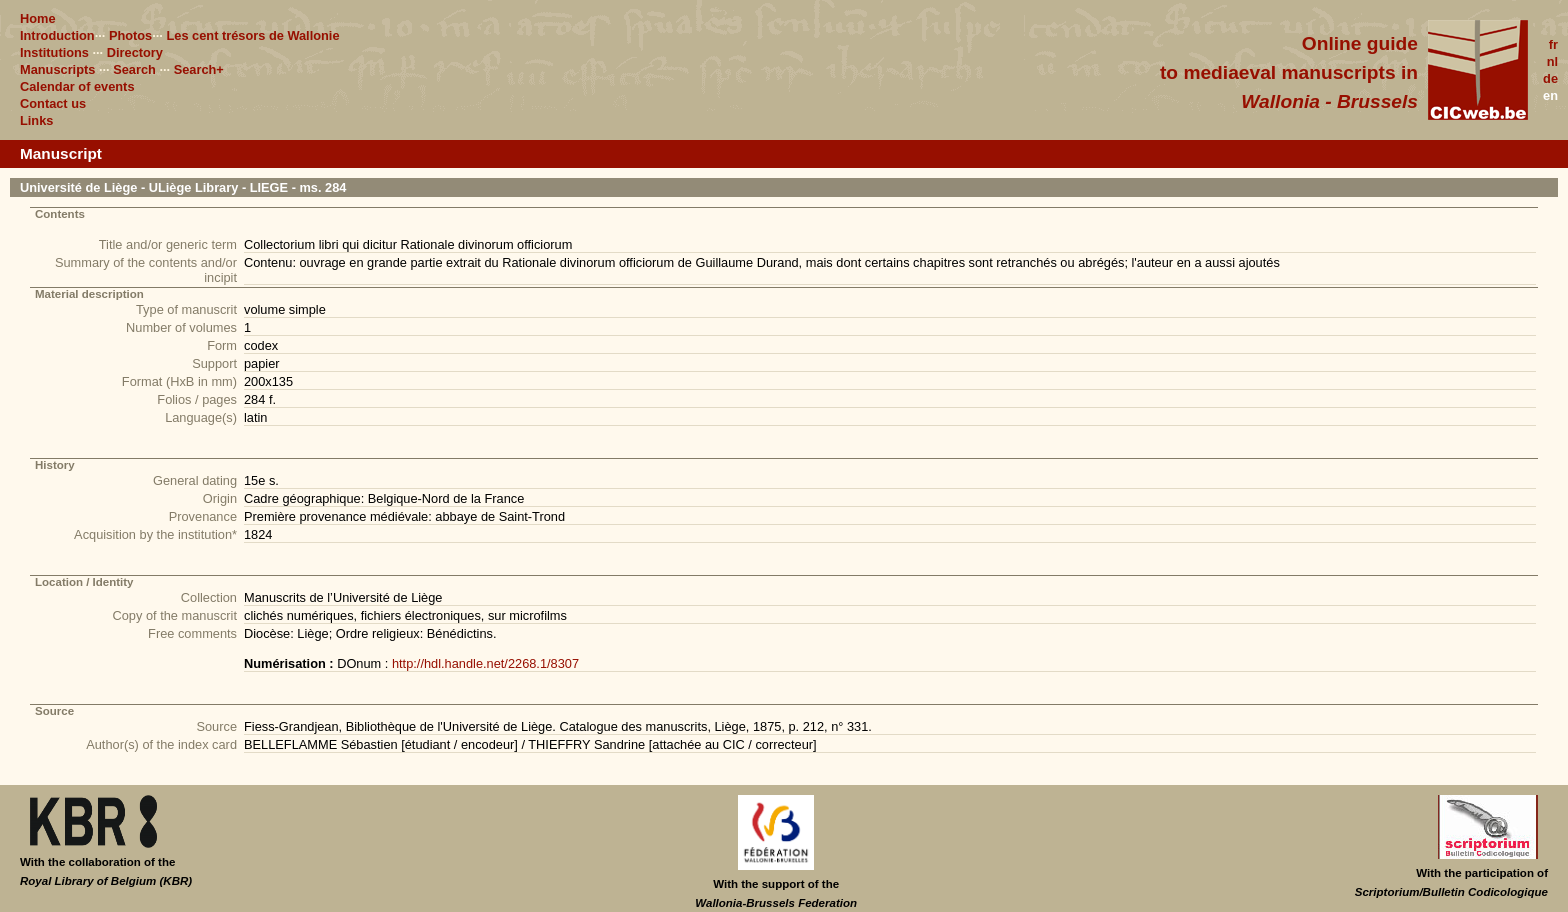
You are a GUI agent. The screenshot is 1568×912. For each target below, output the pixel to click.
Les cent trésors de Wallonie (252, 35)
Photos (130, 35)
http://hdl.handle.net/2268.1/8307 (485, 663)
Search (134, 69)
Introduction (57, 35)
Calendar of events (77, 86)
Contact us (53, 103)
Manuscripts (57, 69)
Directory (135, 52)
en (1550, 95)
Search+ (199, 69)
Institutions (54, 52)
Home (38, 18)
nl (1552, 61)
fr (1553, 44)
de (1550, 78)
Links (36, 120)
...
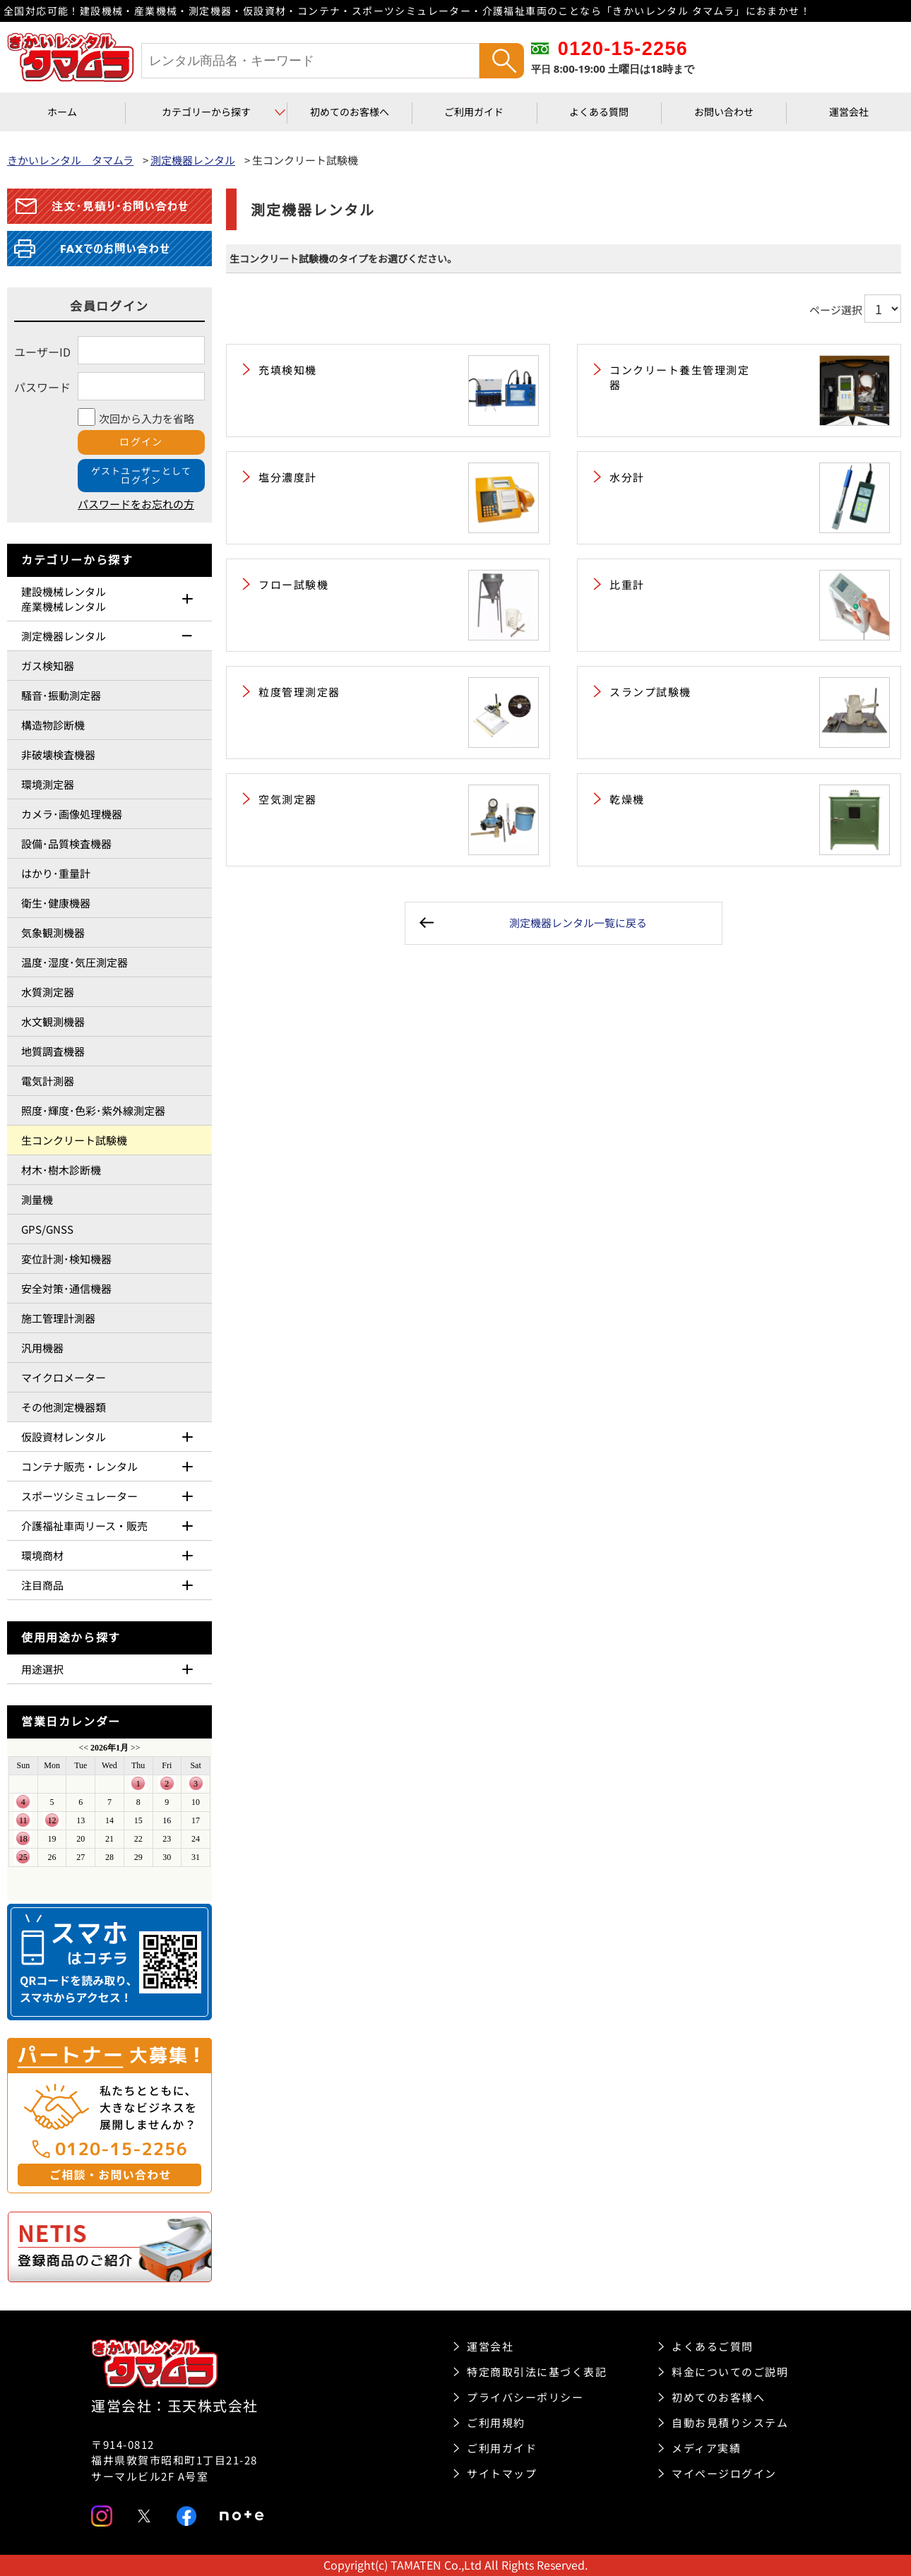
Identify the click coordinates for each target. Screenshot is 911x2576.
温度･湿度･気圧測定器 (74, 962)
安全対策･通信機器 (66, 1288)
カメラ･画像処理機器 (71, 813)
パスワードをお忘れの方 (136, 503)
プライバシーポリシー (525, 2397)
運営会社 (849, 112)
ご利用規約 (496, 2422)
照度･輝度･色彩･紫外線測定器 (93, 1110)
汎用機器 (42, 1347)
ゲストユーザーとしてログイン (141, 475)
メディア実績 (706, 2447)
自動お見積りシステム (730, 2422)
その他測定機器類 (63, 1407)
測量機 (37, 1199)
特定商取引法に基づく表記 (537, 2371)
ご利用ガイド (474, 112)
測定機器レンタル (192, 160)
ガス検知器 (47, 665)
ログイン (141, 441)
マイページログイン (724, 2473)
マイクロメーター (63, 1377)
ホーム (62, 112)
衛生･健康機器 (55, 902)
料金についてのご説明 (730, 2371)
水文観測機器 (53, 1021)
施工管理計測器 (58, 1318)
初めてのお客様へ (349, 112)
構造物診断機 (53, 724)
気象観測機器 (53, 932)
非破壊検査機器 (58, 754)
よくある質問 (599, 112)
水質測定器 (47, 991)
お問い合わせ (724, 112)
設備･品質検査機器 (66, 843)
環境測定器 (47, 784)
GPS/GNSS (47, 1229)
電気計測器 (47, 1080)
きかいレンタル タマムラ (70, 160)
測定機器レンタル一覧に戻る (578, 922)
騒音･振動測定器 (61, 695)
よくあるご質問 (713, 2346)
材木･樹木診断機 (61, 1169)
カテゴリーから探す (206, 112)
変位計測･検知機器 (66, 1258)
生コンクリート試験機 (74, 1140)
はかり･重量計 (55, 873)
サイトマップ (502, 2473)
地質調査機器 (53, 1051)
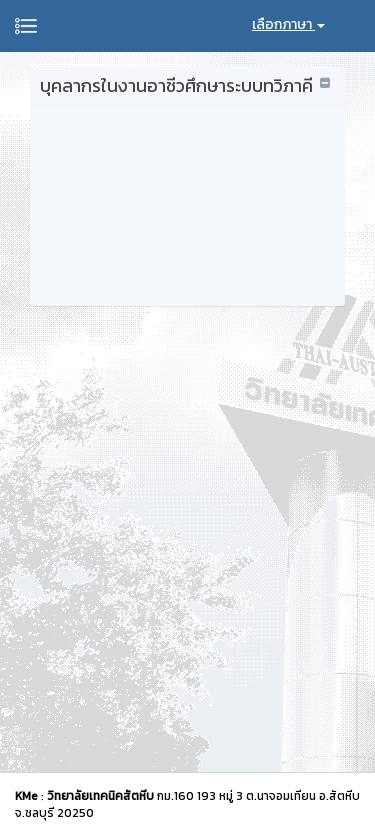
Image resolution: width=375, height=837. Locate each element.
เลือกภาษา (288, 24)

- EXERCISE GOAL: In the data above, take the line with "汎用機器 (42, 1347)", the line with "เลือกภาษา (288, 24)", and every line between, and set them down exactly without pictures.

- RESPONSE:
汎用機器 (42, 1347)
ゲストユーザーとしてログイン (141, 475)
メディア実績 (706, 2447)
自動お見積りシステム (730, 2422)
その他測定機器類 (63, 1407)
測量機 (37, 1199)
特定商取引法に基づく表記 (537, 2371)
ご利用ガイド (474, 112)
測定機器レンタル (192, 160)
ガス検知器 (47, 665)
ログイン (141, 441)
マイページログイン (724, 2473)
マイクロメーター (63, 1377)
ホーム (62, 112)
衛生･健康機器 (55, 902)
料金についてのご説明 (730, 2371)
水文観測機器 (53, 1021)
施工管理計測器 (58, 1318)
初めてのお客様へ (349, 112)
構造物診断機 (53, 724)
気象観測機器 (53, 932)
非破壊検査機器 (58, 754)
よくある質問 (599, 112)
水質測定器 (47, 991)
お問い合わせ (724, 112)
設備･品質検査機器 (66, 843)
環境測定器 (47, 784)
GPS/GNSS (47, 1229)
電気計測器 (47, 1080)
きかいレンタル タマムラ (70, 160)
測定機器レンタル一覧に戻る (578, 922)
騒音･振動測定器 (61, 695)
よくあるご質問 (713, 2346)
材木･樹木診断機 (61, 1169)
カテゴリーから探す (206, 112)
変位計測･検知機器 (66, 1258)
生コンクリート試験機 (74, 1140)
はかり･重量計 (55, 873)
サイトマップ (502, 2473)
地質調査機器 (53, 1051)
Image resolution: width=375, height=837. Locate each element.
เลือกภาษา (288, 24)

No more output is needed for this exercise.